Chromite-bearing peridotites of the Ordovician Miyamori ophiolite complex exhibit spatial mineralogical variations on scales ranging from several centimeters to a few kilometers. The largest variations correspond to the entire structure of the complex, which features a layered zone of interstratified harzburgite, wehrlite, and various pyroxenites sandwiched between zones of unlayered harzburgite and dunite containing only minor pyroxenite bands. All zones exhibit the same deformation microstructures, tabular equigranular to porphyroclastic textures, and strong mineral aggregate lineation. Harzburgite from the unlayered zones is characterized by olivine values of 100Mg/(Mg + Fe)=91-93.5 and chromite values of 100Cr/(Cr + AL + Fe3+)=40-75. These variables exhibit a positive correlation, which is typical of harzburgites and lherzolites from the basal units of ophiolites and from xenoliths in alkali basalts and kimberlites.
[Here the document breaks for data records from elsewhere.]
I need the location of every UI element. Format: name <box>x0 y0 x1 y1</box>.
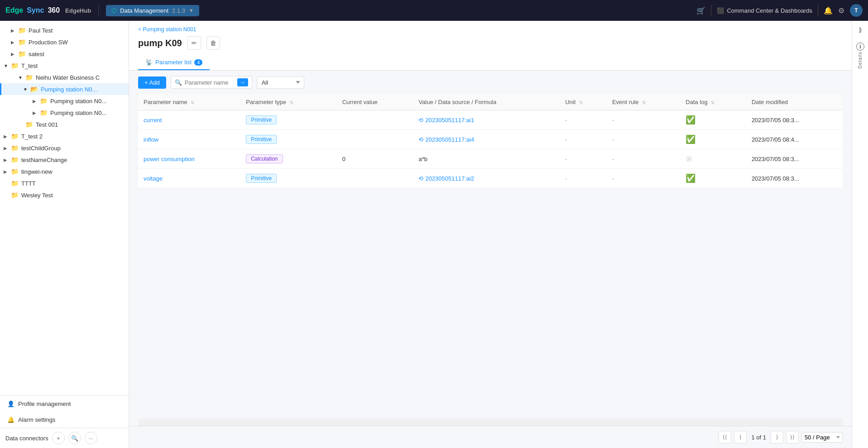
col-event-rule: Event rule ⇅ <box>607 94 680 110</box>
sidebar-item-tingwei-new[interactable]: ▶ 📁 tingwei-new <box>0 166 129 177</box>
toggle-icon: ▶ <box>4 157 11 162</box>
param-name-link[interactable]: current <box>144 117 162 124</box>
data-source-link[interactable]: ⟲ 202305051117:ai1 <box>418 117 554 124</box>
current-value-cell <box>337 169 413 188</box>
sidebar-item-label: Production SW <box>29 39 68 46</box>
connector-search-btn[interactable]: 🔍 <box>68 432 81 444</box>
data-source-link[interactable]: ⟲ 202305051117:ai4 <box>418 136 554 143</box>
edit-button[interactable]: ✏ <box>187 36 201 50</box>
sidebar-item-pumping-2[interactable]: ▶ 📁 Pumping station N0... <box>0 95 129 107</box>
details-button[interactable]: ℹ Details <box>854 41 866 71</box>
toggle-icon: ▼ <box>18 75 25 80</box>
col-current-value: Current value <box>337 94 413 110</box>
toggle-icon: ▶ <box>33 99 40 104</box>
profile-management-item[interactable]: 👤 Profile management <box>0 396 129 412</box>
sidebar-item-wesley-test[interactable]: · 📁 Wesley Test <box>0 189 129 201</box>
breadcrumb[interactable]: Pumping station N001 <box>138 26 843 33</box>
details-label: Details <box>858 52 863 69</box>
date-modified-cell: 2023/07/05 08:4... <box>746 130 843 149</box>
profile-icon: 👤 <box>7 400 14 407</box>
sidebar: ▶ 📁 Paul Test ▶ 📁 Production SW ▶ 📁 sate… <box>0 21 129 448</box>
sidebar-item-neihu-water[interactable]: ▼ 📁 Neihu Water Business C <box>0 71 129 83</box>
user-avatar[interactable]: T <box>850 4 863 17</box>
type-badge: Primitive <box>246 135 277 144</box>
toggle-icon: ▼ <box>23 87 30 92</box>
first-page-button[interactable]: ⟨⟨ <box>719 431 731 443</box>
col-parameter-name: Parameter name ⇅ <box>138 94 240 110</box>
navbar: EdgeSync 360 EdgeHub ⬡ Data Management 2… <box>0 0 868 21</box>
data-connectors-item[interactable]: Data connectors + 🔍 ··· <box>0 428 129 448</box>
info-icon: ℹ <box>856 43 864 51</box>
param-name-link[interactable]: power consumption <box>144 156 195 162</box>
toggle-icon: ▶ <box>4 146 11 151</box>
table-row: current Primitive ⟲ 202305051117:ai1 - -… <box>138 110 843 130</box>
folder-icon: 📁 <box>11 144 19 152</box>
horizontal-scrollbar[interactable] <box>138 419 843 426</box>
sidebar-item-paul-test[interactable]: ▶ 📁 Paul Test <box>0 24 129 36</box>
sidebar-item-t-test[interactable]: ▼ 📁 T_test <box>0 60 129 71</box>
search-input[interactable] <box>185 79 235 86</box>
toggle-icon: ▶ <box>4 169 11 174</box>
current-value-cell: 0 <box>337 149 413 169</box>
table-row: power consumption Calculation 0 a*b - - … <box>138 149 843 169</box>
sidebar-item-label: Paul Test <box>29 27 53 34</box>
data-connectors-label: Data connectors <box>5 435 48 442</box>
page-info: 1 of 1 <box>749 434 768 441</box>
settings-icon[interactable]: ⚙ <box>838 6 844 15</box>
connector-add-btn[interactable]: + <box>52 432 65 444</box>
filter-select[interactable]: All Primitive Calculation <box>257 76 304 89</box>
sidebar-item-label: T_test 2 <box>21 133 43 140</box>
navbar-right: 🛒 ⬛ Command Center & Dashboards 🔔 ⚙ T <box>696 4 863 17</box>
param-name-link[interactable]: voltage <box>144 175 163 182</box>
folder-icon: 📁 <box>11 191 19 199</box>
collapse-panel-button[interactable]: ⟫ <box>857 24 864 35</box>
command-center-link[interactable]: ⬛ Command Center & Dashboards <box>717 7 812 14</box>
module-selector[interactable]: ⬡ Data Management 2.1.3 ▼ <box>106 5 199 16</box>
data-source-link[interactable]: ⟲ 202305051117:ai2 <box>418 175 554 182</box>
toggle-icon: · <box>4 181 11 186</box>
sidebar-item-production-sw[interactable]: ▶ 📁 Production SW <box>0 36 129 48</box>
sidebar-item-pumping-3[interactable]: ▶ 📁 Pumping station N0... <box>0 107 129 119</box>
next-page-button[interactable]: ⟩ <box>771 431 783 443</box>
col-value-source: Value / Data source / Formula <box>413 94 560 110</box>
folder-icon: 📁 <box>40 109 48 116</box>
sidebar-item-testchildgroup[interactable]: ▶ 📁 testChildGroup <box>0 142 129 154</box>
module-name: Data Management <box>120 7 168 14</box>
table-row: inflow Primitive ⟲ 202305051117:ai4 - - … <box>138 130 843 149</box>
per-page-select[interactable]: 10 / Page 20 / Page 50 / Page 100 / Page <box>801 432 843 443</box>
type-badge: Primitive <box>246 115 277 124</box>
sidebar-item-tttt[interactable]: · 📁 TTTT <box>0 177 129 189</box>
data-source-value: 202305051117:ai1 <box>425 117 474 124</box>
sidebar-item-label: Pumping station N0... <box>50 98 106 105</box>
sidebar-item-label: testChildGroup <box>21 145 61 152</box>
prev-page-button[interactable]: ⟨ <box>734 431 747 443</box>
add-button[interactable]: + Add <box>138 76 166 89</box>
sidebar-item-test001[interactable]: 📁 Test 001 <box>0 119 129 130</box>
cart-icon[interactable]: 🛒 <box>696 6 705 15</box>
event-rule-cell: - <box>607 149 680 169</box>
notification-icon[interactable]: 🔔 <box>824 6 833 15</box>
sidebar-item-testnamechange[interactable]: ▶ 📁 testNameChange <box>0 154 129 166</box>
last-page-button[interactable]: ⟩⟩ <box>786 431 799 443</box>
brand-edge: Edge <box>5 6 23 14</box>
alarm-settings-item[interactable]: 🔔 Alarm settings <box>0 412 129 428</box>
collapse-icon: ⟫ <box>858 26 862 33</box>
sidebar-item-t-test-2[interactable]: ▶ 📁 T_test 2 <box>0 130 129 142</box>
sidebar-item-satest[interactable]: ▶ 📁 satest <box>0 48 129 60</box>
folder-icon: 📁 <box>40 97 48 105</box>
sidebar-item-pumping-active[interactable]: ▼ 📂 Pumping station N0... <box>0 83 129 95</box>
search-submit-button[interactable]: → <box>237 78 248 86</box>
profile-management-label: Profile management <box>18 400 71 407</box>
edgehub-label: EdgeHub <box>65 7 91 14</box>
toggle-icon: ▶ <box>11 28 18 33</box>
type-badge: Primitive <box>246 174 277 183</box>
tab-parameter-list[interactable]: 📡 Parameter list 4 <box>138 55 210 70</box>
sidebar-item-label: Pumping station N0... <box>50 110 106 116</box>
connector-more-btn[interactable]: ··· <box>85 432 97 444</box>
data-source-value: 202305051117:ai2 <box>425 175 474 182</box>
delete-button[interactable]: 🗑 <box>206 36 220 50</box>
table-header: Parameter name ⇅ Parameter type ⇅ Curren… <box>138 94 843 110</box>
date-modified-cell: 2023/07/05 08:3... <box>746 149 843 169</box>
folder-icon: 📂 <box>30 86 38 93</box>
param-name-link[interactable]: inflow <box>144 136 158 143</box>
The harzburgite is therefore interpreted as a residue from partial melting in the mantle. By contrast, harzburgite in the interlayered zone features olivine values of 100Mg/(Mg + Fe)=88-92 and chromite values of 100Cr/(Cr + Al + Fe3+)=40-60, and in this case the variables tend to show a negative correlation in any given locality and they partly overlap data from the intercalated wehrlite and dunite. The harzburgite of the layered zone is interpreted as residual mantle that reacted with evolved melts that then crystallized as wehrlite and dunite. The harzburgite in the unlayered zones is more refractory than that in the layered zone, even after removing effects of reaction. This difference can be explained either by enhanced partial melting and melt extraction in the unlayered zones, possibly owing to the preferential introduction of a water-rich fluid, or by melt segregation from the unlayered zones and transfer to the layered zone in response to a piezometric pressure gradient and compaction of a solid residual matrix. Mineralogical evidence suggests that evolved melts migrated through conduits formed in the layered zone by fracturing or diapirism.